Scan the records below. List lines holding "батлах".

(DATA)

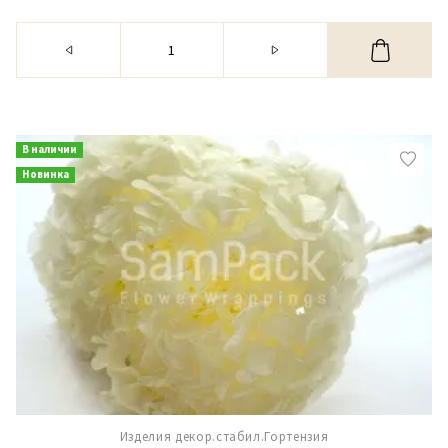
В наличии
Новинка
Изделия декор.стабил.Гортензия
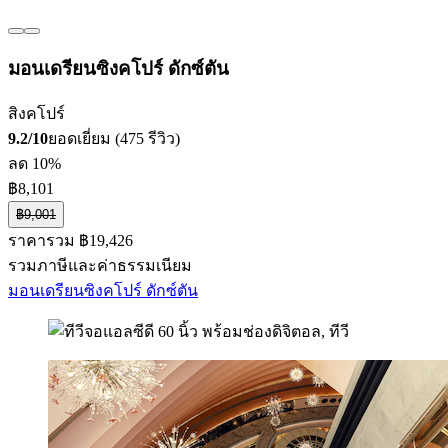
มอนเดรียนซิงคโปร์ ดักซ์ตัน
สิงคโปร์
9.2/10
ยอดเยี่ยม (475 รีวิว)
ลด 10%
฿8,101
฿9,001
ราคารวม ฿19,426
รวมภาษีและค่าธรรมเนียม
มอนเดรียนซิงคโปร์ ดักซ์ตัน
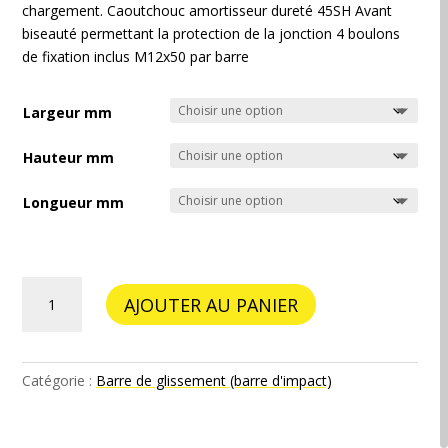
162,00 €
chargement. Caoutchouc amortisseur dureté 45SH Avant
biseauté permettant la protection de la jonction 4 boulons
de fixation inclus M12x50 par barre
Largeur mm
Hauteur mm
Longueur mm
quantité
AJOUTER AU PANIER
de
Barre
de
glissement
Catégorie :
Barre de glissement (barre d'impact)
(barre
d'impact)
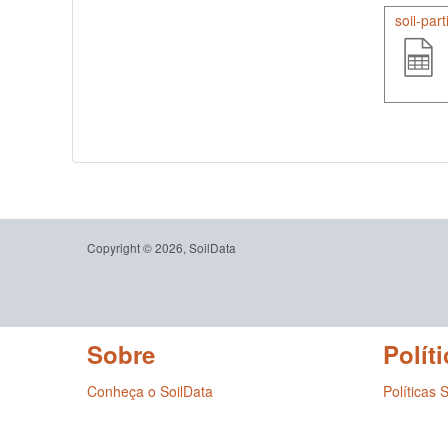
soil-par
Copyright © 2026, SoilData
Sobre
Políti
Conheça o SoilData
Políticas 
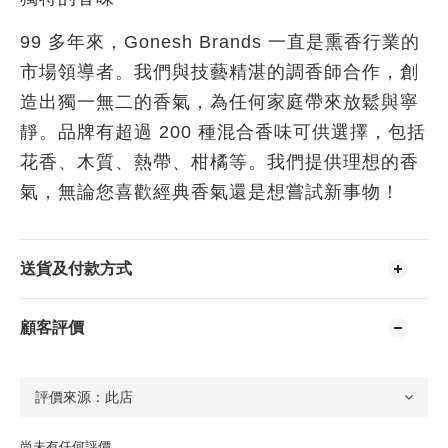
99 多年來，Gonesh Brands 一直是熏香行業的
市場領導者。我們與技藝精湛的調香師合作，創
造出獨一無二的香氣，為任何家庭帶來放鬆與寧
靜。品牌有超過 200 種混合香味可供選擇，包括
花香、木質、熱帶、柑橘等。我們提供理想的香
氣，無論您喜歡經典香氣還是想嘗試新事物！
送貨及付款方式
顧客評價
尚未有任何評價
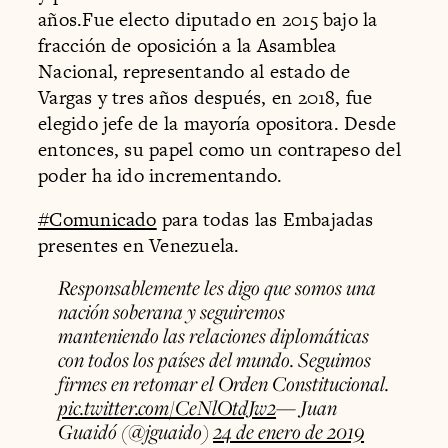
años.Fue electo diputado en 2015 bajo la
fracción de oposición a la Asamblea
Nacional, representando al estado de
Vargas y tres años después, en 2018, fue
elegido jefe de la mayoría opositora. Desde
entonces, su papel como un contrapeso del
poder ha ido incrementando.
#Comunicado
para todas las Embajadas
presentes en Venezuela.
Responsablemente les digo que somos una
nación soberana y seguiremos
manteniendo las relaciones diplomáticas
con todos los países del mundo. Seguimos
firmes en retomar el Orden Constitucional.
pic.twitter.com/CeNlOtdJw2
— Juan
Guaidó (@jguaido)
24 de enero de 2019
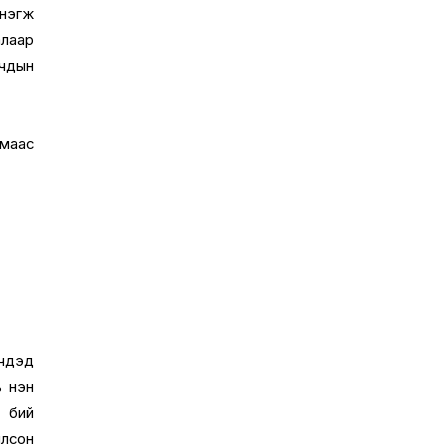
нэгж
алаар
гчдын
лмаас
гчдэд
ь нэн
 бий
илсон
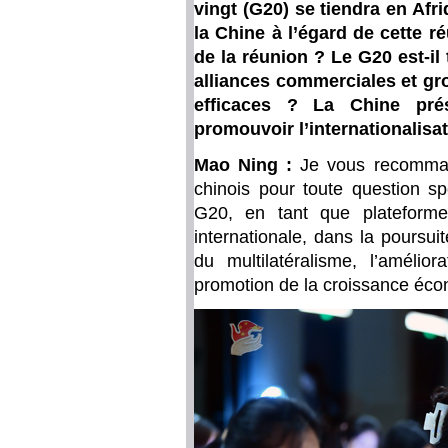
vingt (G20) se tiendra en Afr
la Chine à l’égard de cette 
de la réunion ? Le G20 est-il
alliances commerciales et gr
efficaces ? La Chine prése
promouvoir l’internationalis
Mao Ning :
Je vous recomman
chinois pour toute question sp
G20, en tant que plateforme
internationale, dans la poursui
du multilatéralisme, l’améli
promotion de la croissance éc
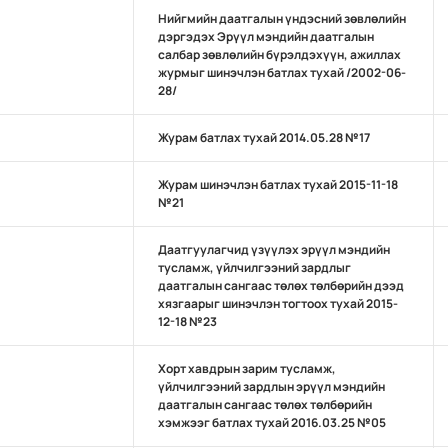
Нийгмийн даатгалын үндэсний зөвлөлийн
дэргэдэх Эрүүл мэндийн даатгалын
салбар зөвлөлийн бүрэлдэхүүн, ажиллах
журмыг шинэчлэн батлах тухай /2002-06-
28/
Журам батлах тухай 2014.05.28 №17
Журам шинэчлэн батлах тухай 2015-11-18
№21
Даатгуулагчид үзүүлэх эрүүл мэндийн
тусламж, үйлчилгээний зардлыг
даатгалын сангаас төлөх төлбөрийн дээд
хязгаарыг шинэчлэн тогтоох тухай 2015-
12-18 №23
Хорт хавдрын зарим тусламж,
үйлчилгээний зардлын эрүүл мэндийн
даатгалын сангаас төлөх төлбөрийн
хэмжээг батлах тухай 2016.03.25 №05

(End DATA)

_RESULT_.
журмыг шинэчлэн батлах тухай /2002-06-
Журам батлах тухай 2014.05.28 №17
Журам шинэчлэн батлах тухай 2015-11-18
хэмжээг батлах тухай 2016.03.25 №05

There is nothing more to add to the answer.